* What the exercise asks *
Out of the listing below, copy every line that carries the string "både".

* Record set *
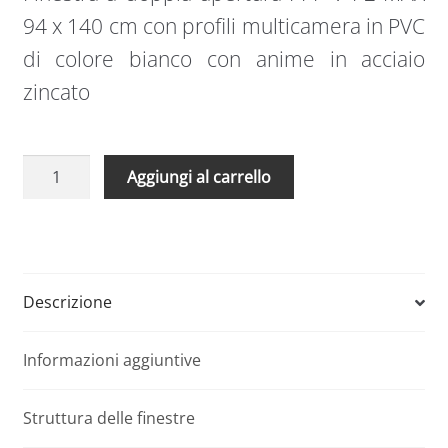
94 x 140 cm con profili multicamera in PVC
di colore bianco con anime in acciaio
zincato
Finestra
A
Aggiungi al carrello
a
l
doppia
t
apertura
e
PPP-
r
V
n
Descrizione
P2
a
MAX
t
Informazioni aggiuntive
94
i
x
v
140
e
Struttura delle finestre
cm
:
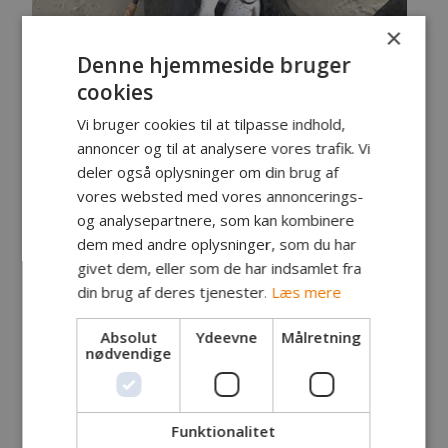
×
Denne hjemmeside bruger
cookies
Vi bruger cookies til at tilpasse indhold,
annoncer og til at analysere vores trafik. Vi
deler også oplysninger om din brug af
vores websted med vores annoncerings-
og analysepartnere, som kan kombinere
dem med andre oplysninger, som du har
givet dem, eller som de har indsamlet fra
din brug af deres tjenester.
Læs mere
Absolut
Ydeevne
Målretning
nødvendige
Fanger:
Thomas Hansen, Rønne
Fangst:
Havørred
Lokalitet:
Vestkysten
Funktionalitet
Tidspunkt:
Middag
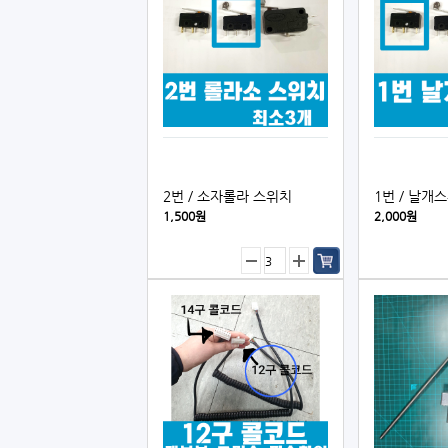
2번／소자롤라 스위치
1번／날개
1,500원
2,000원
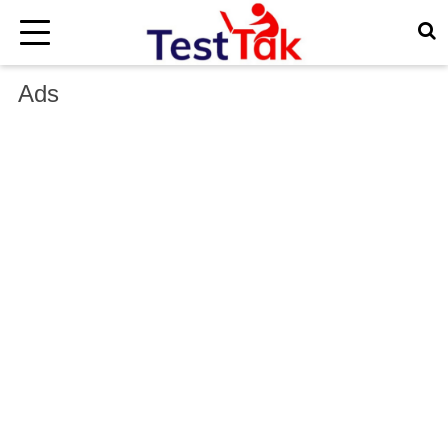
×
Ads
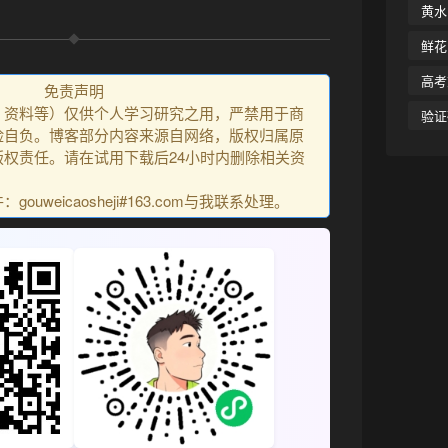
黄水
鲜花
高考
免责声明
、资料等）仅供个人学习研究之用，严禁用于商
验证
险自负。博客部分内容来源自网络，版权归属原
权责任。请在试用下载后24小时内删除相关资
uweicaosheji#163.com与我联系处理。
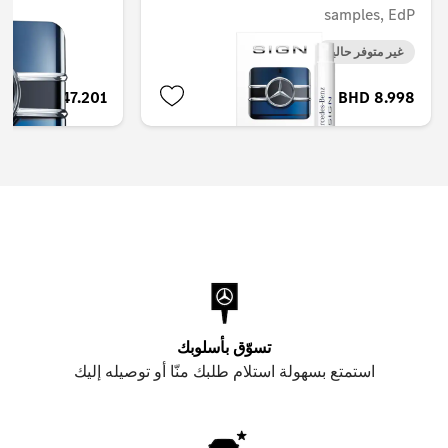
samples, EdP
غير متوفر حاليا
BHD 47.201
BHD 8.998
تسوّق بأسلوبك
استمتع بسهولة استلام طلبك منّا أو توصيله إليك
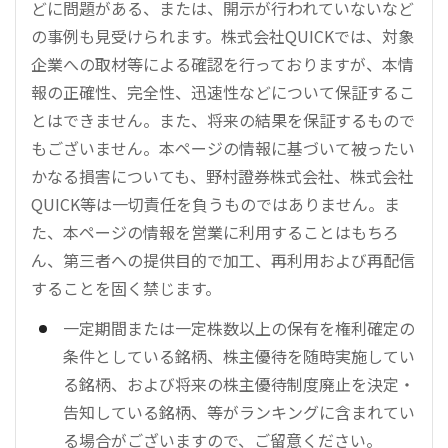
どに問題がある、または、開示が行われていないなど
の事例も見受けられます。株式会社QUICKでは、対象
企業への取材等による確認を行っておりますが、本情
報の正確性、完全性、迅速性などについて保証するこ
とはできません。また、将来の結果を保証するもので
もございません。本ページの情報に基づいて被ったい
かなる損害についても、野村證券株式会社、株式会社
QUICK等は一切責任を負うものではありません。ま
た、本ページの情報を営業に利用することはもちろ
ん、第三者への提供目的で加工、再利用および再配信
することを固く禁じます。
一定期間または一定株数以上の保有を権利確定の
条件としている銘柄、株主優待を随時実施してい
る銘柄、および将来の株主優待制度廃止を決定・
告知している銘柄、等がランキングに含まれてい
る場合がございますので、ご留意ください。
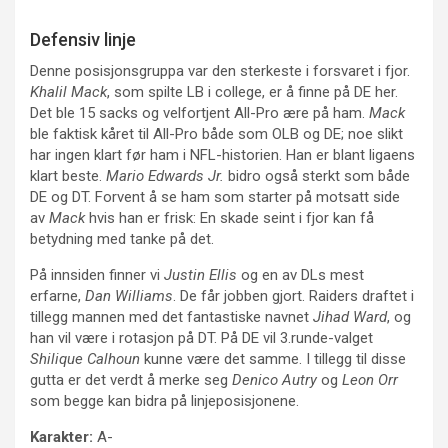
Defensiv linje
Denne posisjonsgruppa var den sterkeste i forsvaret i fjor.
Khalil Mack
, som spilte LB i college, er å finne på DE her.
Det ble 15 sacks og velfortjent All-Pro ære på ham.
Mack
ble faktisk kåret til All-Pro både som OLB og DE; noe slikt
har ingen klart før ham i NFL-historien. Han er blant ligaens
klart beste.
Mario Edwards Jr.
bidro også sterkt som både
DE og DT. Forvent å se ham som starter på motsatt side
av
Mack
hvis han er frisk: En skade seint i fjor kan få
betydning med tanke på det.
På innsiden finner vi
Justin Ellis
og en av DLs mest
erfarne,
Dan Williams
. De får jobben gjort. Raiders draftet i
tillegg mannen med det fantastiske navnet
Jihad Ward
, og
han vil være i rotasjon på DT. På DE vil 3.runde-valget
Shilique Calhoun
kunne være det samme. I tillegg til disse
gutta er det verdt å merke seg
Denico Autry
og
Leon Orr
som begge kan bidra på linjeposisjonene.
Karakter:
A-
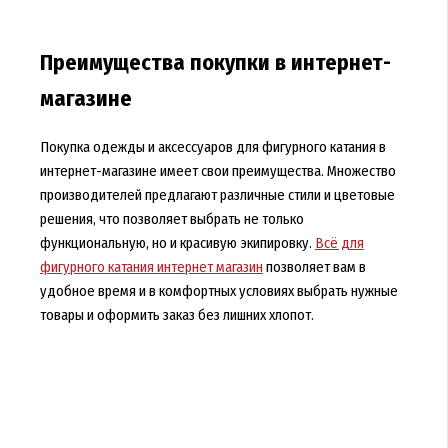
Преимущества покупки в интернет-
магазине
Покупка одежды и аксессуаров для фигурного катания в
интернет-магазине имеет свои преимущества. Множество
производителей предлагают различные стили и цветовые
решения, что позволяет выбрать не только
функциональную, но и красивую экипировку.
Всё для
фигурного катания интернет магазин
позволяет вам в
удобное время и в комфортных условиях выбрать нужные
товары и оформить заказ без лишних хлопот.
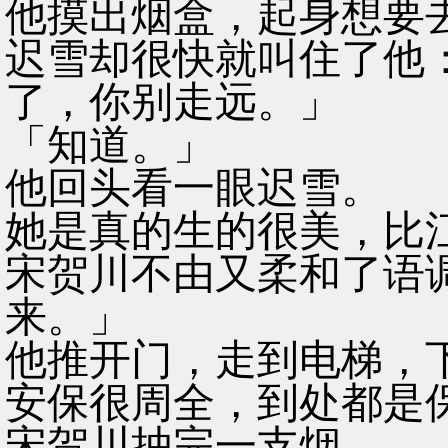
他摸出烟盒，起身想要
迟雪却很快就叫住了他
了，你别走远。」
「知道。」
他回头看一眼迟雪。
她是真的生的很美，比
宋贺川不由又柔和了语
来。」
他推开门，走到电梯，
安保很周全，到处都是
宋贺川抽完一支烟。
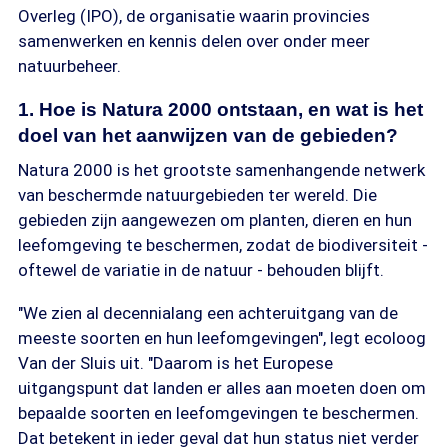
Overleg (IPO), de organisatie waarin provincies
samenwerken en kennis delen over onder meer
natuurbeheer.
1. Hoe is Natura 2000 ontstaan, en wat is het
doel van het aanwijzen van de gebieden?
Natura 2000 is het grootste samenhangende netwerk
van beschermde natuurgebieden ter wereld. Die
gebieden zijn aangewezen om planten, dieren en hun
leefomgeving te beschermen, zodat de biodiversiteit -
oftewel de variatie in de natuur - behouden blijft.
"We zien al decennialang een achteruitgang van de
meeste soorten en hun leefomgevingen", legt ecoloog
Van der Sluis uit. "Daarom is het Europese
uitgangspunt dat landen er alles aan moeten doen om
bepaalde soorten en leefomgevingen te beschermen.
Dat betekent in ieder geval dat hun status niet verder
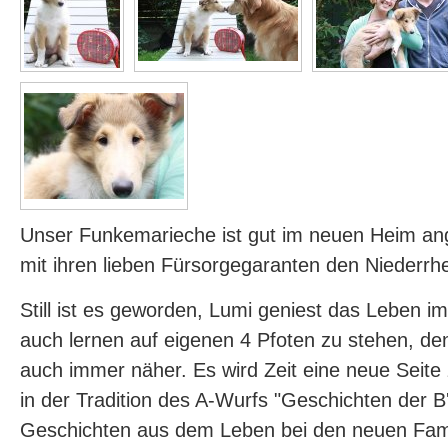
Unser Funkemarieche ist gut im neuen Heim 
mit ihren lieben Fürsorgegaranten den Niederrh
Still ist es geworden, Lumi geniest das Leben i
auch lernen auf eigenen 4 Pfoten zu stehen, de
auch immer näher. Es wird Zeit eine neue Seite 
in der Tradition des A-Wurfs "Geschichten der B'l
Geschichten aus dem Leben bei den neuen Famil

* Answer area *
ble faktisk kåret til All-Pro både som OLB og DE; noe slikt
bidro også sterkt som både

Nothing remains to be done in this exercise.